Lonnie Bunch, the first African American and first historian to serve as Secretary of the Smithsonian Institution, said, “These grants will positively impact 40 communities nationwide and result in the creation of a visible, preserved legacy of African American contributions.”

The four churches represent the through line of the role of the Black church in the Black community. —Brent Leggs, founding executive director of the African American Cultural Heritage Action Fund

Leggs explained, “The four churches represent the through line of the role of the Black church in the Black community. They’re spaces that support the religious health of the Black community, but they’re also safe havens and spaces for community programs that uplift the broader culture.”

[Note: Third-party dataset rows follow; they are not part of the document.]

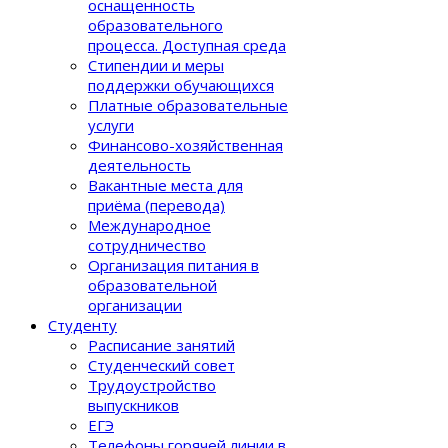
оснащенность
образовательного
процеcса. Доступная среда
Стипендии и меры
поддержки обучающихся
Платные образовательные
услуги
Финансово-хозяйственная
деятельность
Вакантные места для
приёма (перевода)
Международное
сотрудничество
Организация питания в
образовательной
организации
Студенту
Расписание занятий
Студенческий совет
Трудоустройство
выпускников
ЕГЭ
Телефоны горячей линии в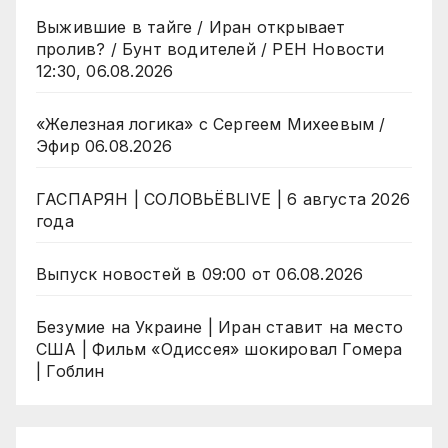
Выжившие в тайге / Иран открывает
пролив? / Бунт водителей / РЕН Новости
12:30, 06.08.2026
«Железная логика» с Сергеем Михеевым /
Эфир 06.08.2026
ГАСПАРЯН | СОЛОВЬЁВLIVE | 6 августа 2026
года
Выпуск новостей в 09:00 от 06.08.2026
Безумие на Украине | Иран ставит на место
США | Фильм «Одиссея» шокировал Гомера
| Гоблин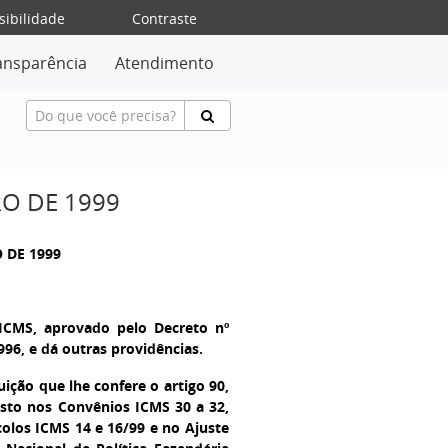
sibilidade
Contraste
ansparência
Atendimento
RO DE 1999
 DE 1999
ICMS, aprovado pelo Decreto nº
996, e dá outras providências.
ição que lhe confere o artigo 90,
posto nos Convênios ICMS 30 a 32,
colos ICMS 14 e 16/99 e no Ajuste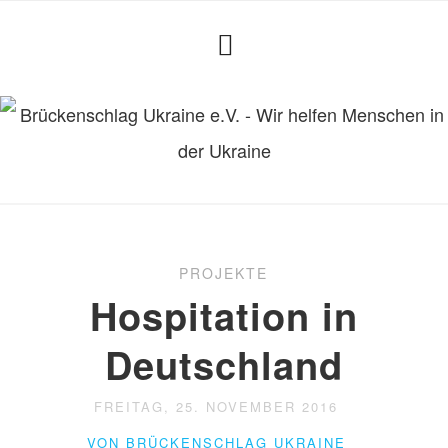
PROJEKTE
Hospitation in
Deutschland
FREITAG, 25. NOVEMBER 2016
VON BRÜCKENSCHLAG UKRAINE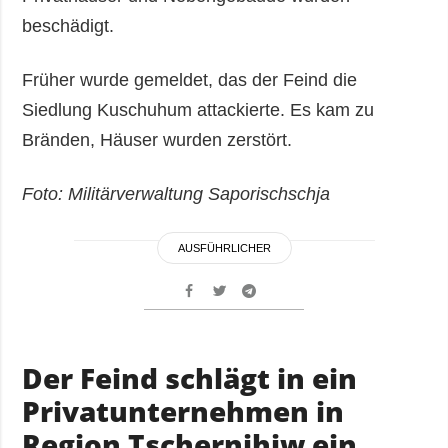
beschädigt.
Früher wurde gemeldet, das der Feind die
Siedlung Kuschuhum attackierte. Es kam zu
Bränden, Häuser wurden zerstört.
Foto: Militärverwaltung Saporischschja
AUSFÜHRLICHER
Der Feind schlägt in ein
Privatunternehmen in
Region Tschernihiw ein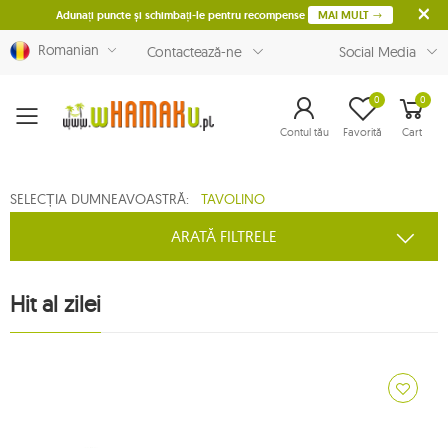
Adunați puncte și schimbați-le pentru recompense
MAI MULT
Romanian
Contactează-ne
Social Media
0
0
Menu
Contul tău
Favorită
Cart
SELECȚIA DUMNEAVOASTRĂ:
TAVOLINO
ARATĂ FILTRELE
Hit al zilei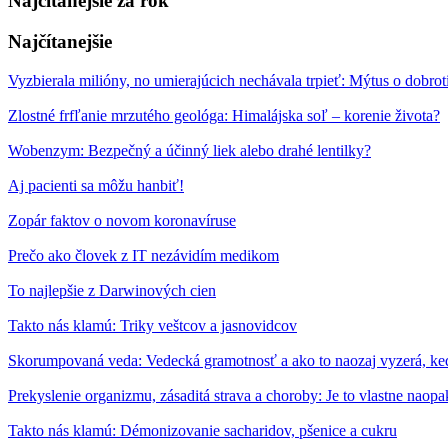
Najčítanejšie za rok
Najčítanejšie
Vyzbierala milióny, no umierajúcich nechávala trpieť: Mýtus o dobro
Zlostné frfľanie mrzutého geológa: Himalájska soľ – korenie života?
Wobenzym: Bezpečný a účinný liek alebo drahé lentilky?
Aj pacienti sa môžu hanbiť!
Zopár faktov o novom koronavíruse
Prečo ako človek z IT nezávidím medikom
To najlepšie z Darwinových cien
Takto nás klamú: Triky veštcov a jasnovidcov
Skorumpovaná veda: Vedecká gramotnosť a ako to naozaj vyzerá, ke
Prekyslenie organizmu, zásaditá strava a choroby: Je to vlastne naopak
Takto nás klamú: Démonizovanie sacharidov, pšenice a cukru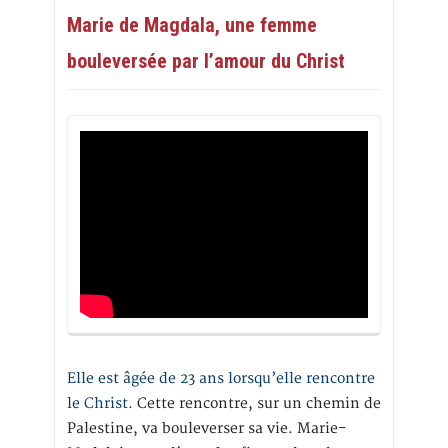
Marie de Magdala, une femme
bouleversée par l’amour du Christ
Elle est âgée de 23 ans lorsqu’elle rencontre
le Christ.
Cette rencontre, sur un chemin de
Palestine, va bouleverser sa vie. Marie-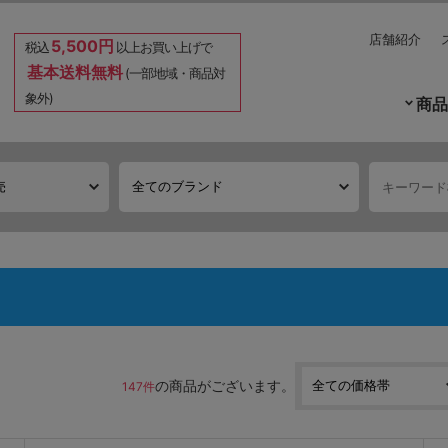
店舗紹介
5,500円
税込
以上お買い上げで
基本送料無料
(一部地域・商品対
象外)
商品
の商品がございます。
147件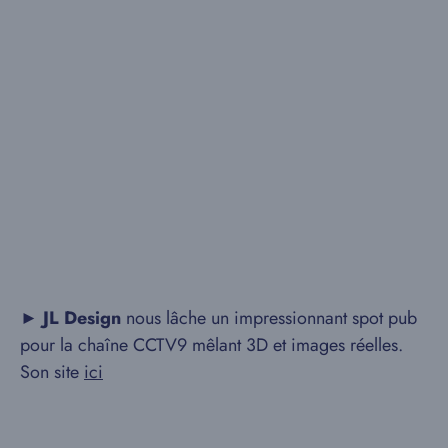
►
JL Design
nous lâche un impressionnant spot pub
pour la chaîne CCTV9 mêlant 3D et images réelles.
Son site
ici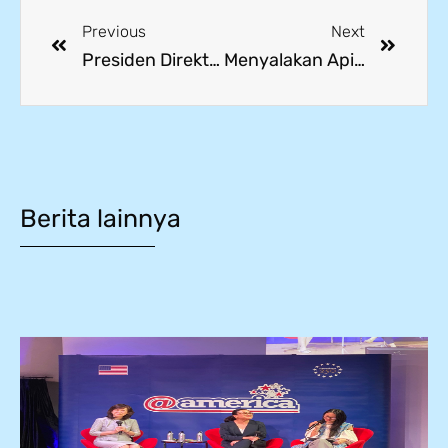
Previous
Next
Presiden Direktur PT Jotun Indonesia Kunjungi SMK Mitra Industri MM2100
Menyalakan Api Vokasi Baru: Wilmar Benchmarking untuk Dirikan SMK Masa Depan
Berita lainnya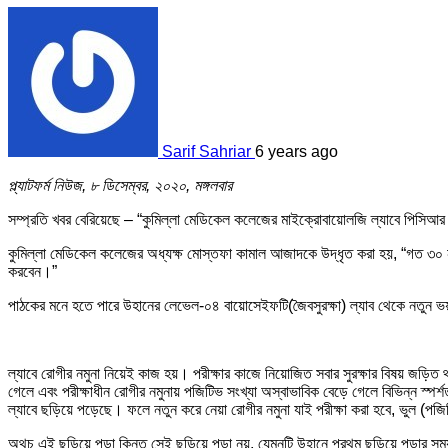
Sarif Sahriar
6 years ago
প্ল্যাটফর্ম নিউজ, ৮ ডিসেম্বর, ২০২০, মঙ্গলবার
সম্প্রতি খবর বেরিয়েছে – “কুমিল্লা মেডিকেল কলেজের মাইক্রোবায়োলজি ল্যাবে পিসিআর
কুমিল্লা মেডিকেল কলেজের অধ্যক্ষ মোস্তফা কামাল আজাদকে উদ্ধৃত করা হয়, “গত ৩০ ন
করবেন।”
পাঠকের মনে হতে পারে উহানের লেভেল-০৪ বায়োসেইফটি(জৈবসুরক্ষা) ল্যাব থেকে নতুন 
ল্যাবে রোগীর নমুনা নিয়েই কাজ হয়। পরীক্ষার কাজে নিয়োজিত সবার সুরক্ষার বিষয় জড়
গেলে এবং পরীক্ষাধীন রোগীর নমুনায় পজিটিভ সংখ্যা অস্বাভাবিক বেড়ে গেলে বিভিন্ন স্পর্
ল্যাবে ছড়িয়ে পড়েছে। ফলে নতুন করে নেয়া রোগীর নমুনা যাই পরীক্ষা করা হবে, ভুল (প
অথচ এই ছড়িয়ে পড়া কিন্তু সেই ছড়িয়ে পড়া নয়, যেমনটি উহানে প্রথম ছড়িয়ে পড়া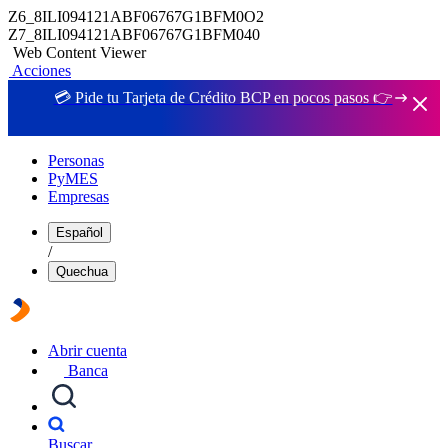
Z6_8ILI094121ABF06767G1BFM0O2
Z7_8ILI094121ABF06767G1BFM040
Web Content Viewer
Acciones
💳 Pide tu Tarjeta de Crédito BCP en pocos pasos 👉
Personas
PyMES
Empresas
Español
/
Quechua
Abrir cuenta
Banca
Buscar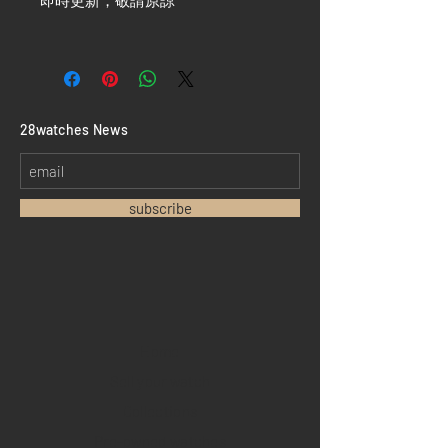
即時更新，敬請原諒 ***
​28watches News
subscribe
Home
Sell your watch
Collections
Pre-owned watches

One of the grant recipients is the Roberts Temple Church of God in Christ in Chicago. The nearly-100-year-old building is in need of structural repairs. It was the church where the funeral of Emmett Till, a 14-year-old African American who was lynched in 1955 after being accused of offending a white woman, was held. His mother, Mamie Till-Mobley, decided to have an open-casket funeral to show the world the brutality a person could inflict to another. The event highlighted racial violence and sparked the civil rights movement.

“Roberts Temple Church of God in Christ in Chicago is a living witness to the bravery, character and self-determination of Mamie Till Mobley,” said Leggs.

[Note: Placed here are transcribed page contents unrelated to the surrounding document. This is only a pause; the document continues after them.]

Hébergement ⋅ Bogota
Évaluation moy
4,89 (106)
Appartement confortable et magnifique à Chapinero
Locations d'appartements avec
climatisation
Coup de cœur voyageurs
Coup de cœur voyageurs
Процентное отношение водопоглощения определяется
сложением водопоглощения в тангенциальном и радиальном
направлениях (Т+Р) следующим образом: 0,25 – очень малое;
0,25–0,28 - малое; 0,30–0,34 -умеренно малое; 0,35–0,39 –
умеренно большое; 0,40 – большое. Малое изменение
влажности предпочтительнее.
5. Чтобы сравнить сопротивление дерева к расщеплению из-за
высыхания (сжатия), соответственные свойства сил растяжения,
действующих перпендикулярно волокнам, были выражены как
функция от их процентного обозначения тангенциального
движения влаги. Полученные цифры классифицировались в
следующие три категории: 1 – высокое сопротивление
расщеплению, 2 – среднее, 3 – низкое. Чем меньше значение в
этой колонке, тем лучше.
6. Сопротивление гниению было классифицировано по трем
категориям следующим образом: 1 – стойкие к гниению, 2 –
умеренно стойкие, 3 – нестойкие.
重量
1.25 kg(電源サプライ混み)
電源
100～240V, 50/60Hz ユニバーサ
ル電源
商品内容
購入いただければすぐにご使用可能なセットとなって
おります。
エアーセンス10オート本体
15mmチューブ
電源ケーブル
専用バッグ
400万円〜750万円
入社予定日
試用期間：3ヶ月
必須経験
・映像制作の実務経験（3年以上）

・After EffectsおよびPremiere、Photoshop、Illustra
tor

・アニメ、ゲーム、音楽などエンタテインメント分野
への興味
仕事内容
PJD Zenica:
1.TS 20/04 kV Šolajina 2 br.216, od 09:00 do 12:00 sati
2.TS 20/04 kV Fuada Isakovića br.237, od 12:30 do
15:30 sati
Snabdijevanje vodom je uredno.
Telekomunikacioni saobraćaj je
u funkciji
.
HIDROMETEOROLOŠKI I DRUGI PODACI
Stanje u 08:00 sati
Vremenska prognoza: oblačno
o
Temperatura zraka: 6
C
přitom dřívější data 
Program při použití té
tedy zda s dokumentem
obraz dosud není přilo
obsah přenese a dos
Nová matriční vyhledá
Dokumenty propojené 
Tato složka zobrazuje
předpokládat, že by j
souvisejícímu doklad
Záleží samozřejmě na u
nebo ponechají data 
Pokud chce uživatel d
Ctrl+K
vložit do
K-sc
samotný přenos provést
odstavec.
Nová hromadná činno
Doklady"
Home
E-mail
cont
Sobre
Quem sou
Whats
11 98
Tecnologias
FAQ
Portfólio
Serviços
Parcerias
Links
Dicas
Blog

Marvel McCain Parker, management consultant for Roberts Temple, said the church will receive $150,000 and it will help in its restoration and preservation work. She hopes that Roberts Temple will become a national landmark in the future. “We’re excited about this second phase of advancement for Roberts Temple to achieve national landmark status.”

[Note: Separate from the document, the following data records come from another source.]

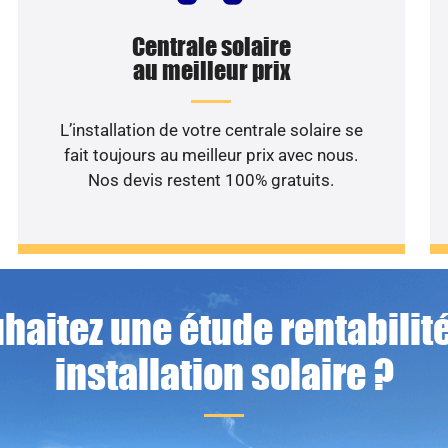
Centrale solaire
au meilleur prix
L’installation de votre centrale solaire se
fait toujours au meilleur prix avec nous.
Nos devis restent 100% gratuits.
haitez une étude rentabilité
installation solaire ?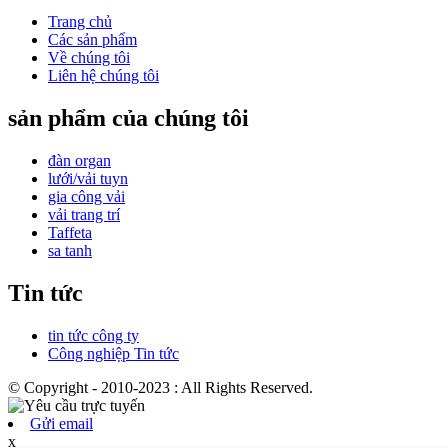
Trang chủ
Các sản phẩm
Về chúng tôi
Liên hệ chúng tôi
sản phẩm của chúng tôi
đàn organ
lưới/vải tuyn
gia công vải
vải trang trí
Taffeta
sa tanh
Tin tức
tin tức công ty
Công nghiệp Tin tức
© Copyright - 2010-2023 : All Rights Reserved.
Gửi email
x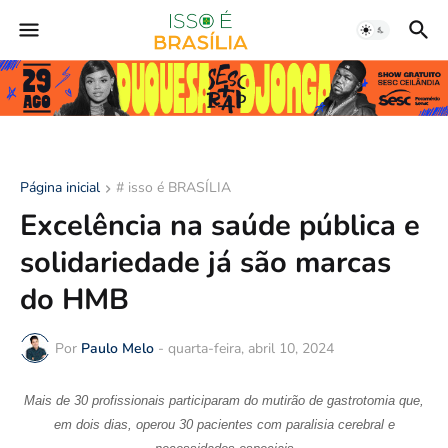
Página inicial
# isso é BRASÍLIA
Excelência na saúde pública e
solidariedade já são marcas
do HMB
Por
Paulo Melo
-
quarta-feira, abril 10, 2024
Mais de 30 profissionais participaram do mutirão de gastrotomia que,
em dois dias, operou 30 pacientes com paralisia cerebral e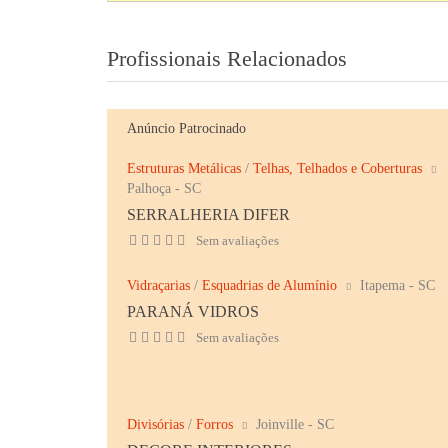
Profissionais Relacionados
Anúncio Patrocinado
Estruturas Metálicas
/
Telhas, Telhados e Coberturas
Palhoça - SC
SERRALHERIA DIFER
Sem avaliações
Vidraçarias
/
Esquadrias de Alumínio
Itapema - SC
PARANÁ VIDROS
Sem avaliações
Divisórias
/
Forros
Joinville - SC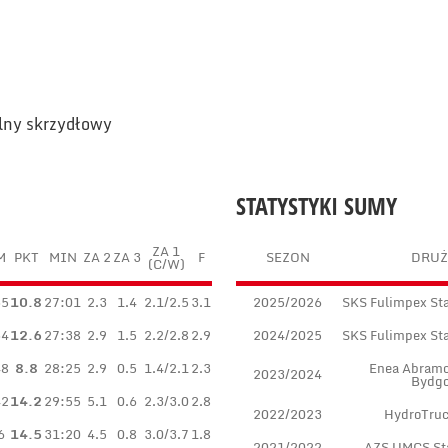
ilny skrzydłowy
STATYSTYKI SUMY
ZA 1
M
PKT
MIN
ZA 2
ZA 3
F
SEZON
DRUŻ
(C/W)
35
10.8
27:01
2.3
1.4
2.1/2.5
3.1
2025/2026
SKS Fulimpex St
34
12.6
27:38
2.9
1.5
2.2/2.8
2.9
2024/2025
SKS Fulimpex St
48
8.8
28:25
2.9
0.5
1.4/2.1
2.3
Enea Abramc
2023/2024
Bydgo
42
14.2
29:55
5.1
0.6
2.3/3.0
2.8
2022/2023
HydroTru
6
14.5
31:20
4.5
0.8
3.0/3.7
1.8
2021/2022
AZS UMCS Sta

Another church, the Asbury United Methodist Church in Washington, D.C., has received $100,000 grant to repair its façade, its bell tower and its centerpiece Good Shepherd window. Rev. Ianther M. Mills, Asbury’s first female senior pastor, was overwhelmed with the donation, saying, “We are filled with joy because this makes a great difference in being able to restore our bell tower.”

The People’s A.M.E. Zion Church in Syracuse, New York, founded in the 1840s, is another grant recipient. The funds will be used to restore the ancient church’s exterior, designed by Wallace Rayfield. Rayfield was the second Black architect to be licensed in the U.S.

“It’s great to be able to celebrate the beauty and the divine contributions of Black architects like Wallace, and help bring greater appreciation and attention to the role of Black designers,” said Leggs.

The National Trust chose another historic church, Mount Zion Baptist Church in Athens, Ohio to receive funding for its renovation. The church disbanded in the 2000s and the building will be transformed to become a community center that will support the Black community and other marginalized people in Southeast Ohio.